Hi,
I’m running this tutorial suite with Cylc 7.8.4 on a Cray XC50 box.
Needs help for a wierd issue, Cylc started with a blank GUI and showed status with “stopped with submitted”
[cylc]
[scheduling]
[[dependencies]]
graph = "foo => BAR"
[runtime]
[[foo]]
script = "/usr/bin/sleep 10" # fast
[[[job]]]
batch system = background
[[BAR]]
[[[job]]]
batch system = pbs
[[[remote]]]
host = $(rose host-select "hpc")
[[[directives]]]
-l select=1:ncpus=40:mem=190GB
-l walltime=00:01:00
-q = workq
-W umask=022
{% for FC in FCTIMES %}
[[bar_{{FC}}]]
inherit = BAR
script = "aprun -n 40 /usr/bin/sleep 10"
[[[directives]]]
-N = bar_{{FC}}
{% endfor %}
This suite could run successfully previoursly.
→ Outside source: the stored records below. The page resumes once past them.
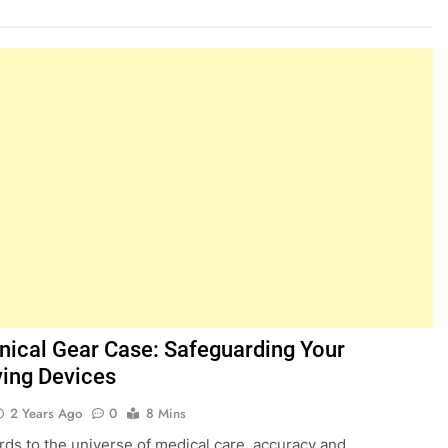
inical Gear Case: Safeguarding Your
ving Devices
2 Years Ago
0
8 Mins
rds to the universe of medical care, accuracy and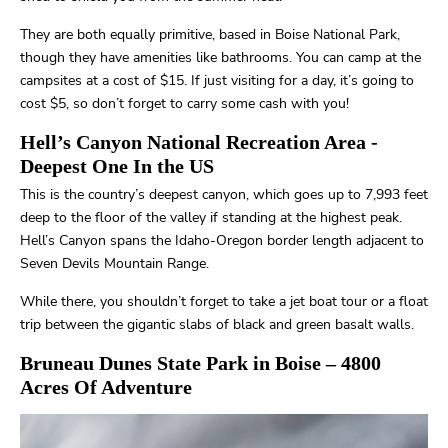
They are both equally primitive, based in Boise National Park,
though they have amenities like bathrooms. You can camp at the
campsites at a cost of $15. If just visiting for a day, it’s going to
cost $5, so don’t forget to carry some cash with you!
Hell’s Canyon National Recreation Area
-
Deepest One In the US
This is the country’s deepest canyon, which goes up to 7,993 feet
deep to the floor of the valley if standing at the highest peak.
Hell’s Canyon spans the Idaho-Oregon border length adjacent to
Seven Devils Mountain Range.
While there, you shouldn’t forget to take a jet boat tour or a float
trip between the gigantic slabs of black and green basalt walls.
Bruneau Dunes State Park in Boise
– 4800
Acres Of Adventure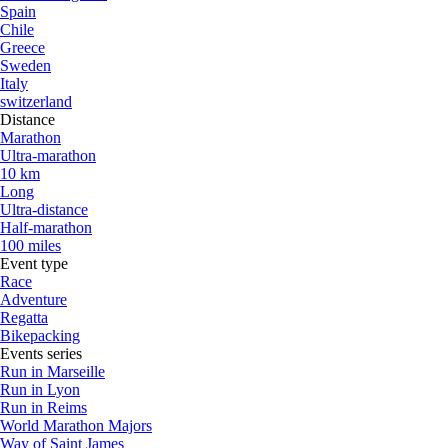
Spain
Chile
Greece
Sweden
Italy
switzerland
Distance
Marathon
Ultra-marathon
10 km
Long
Ultra-distance
Half-marathon
100 miles
Event type
Race
Adventure
Regatta
Bikepacking
Events series
Run in Marseille
Run in Lyon
Run in Reims
World Marathon Majors
Way of Saint James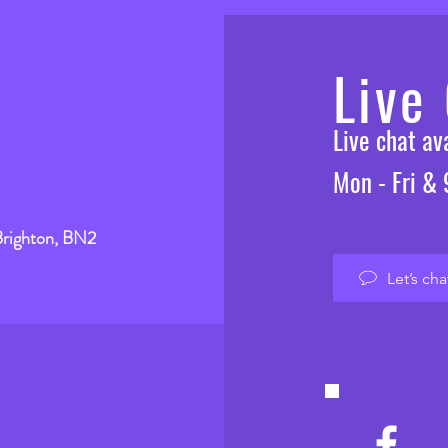
Live
Live chat a
Mon - Fri &
Brighton, BN2
Let’s cha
it just recently failed to run and started with a blank GUI, like this
-
left lower corner status showed “stopped with submitted”
-
right lower corner status showed “not connected”
-
ps showed cylc daemon is still running
jliu 34801 0.1 0.0 1071716 40324 ? Sl 15:49 0:00 python2 /home/projects/17001770/app/cylc/cylc-flow-7.8.4/bin/cylc-run remote -vvv
jliu 34820 0.3 0.0 588544 74196 pts/12 Sl 15:49 0:01 python2 /home/projects/17001770/app/cylc/cylc-flow-7.8.4/bin/cylc-gui remote -
netstat showed it’s also listening on appropriate port, like this
jliu@elogin1:remote $ netstat -tulpn | grep 430
(Not all processes could be identified, non-owned process info
will not be shown, you would have to be root to see it all.)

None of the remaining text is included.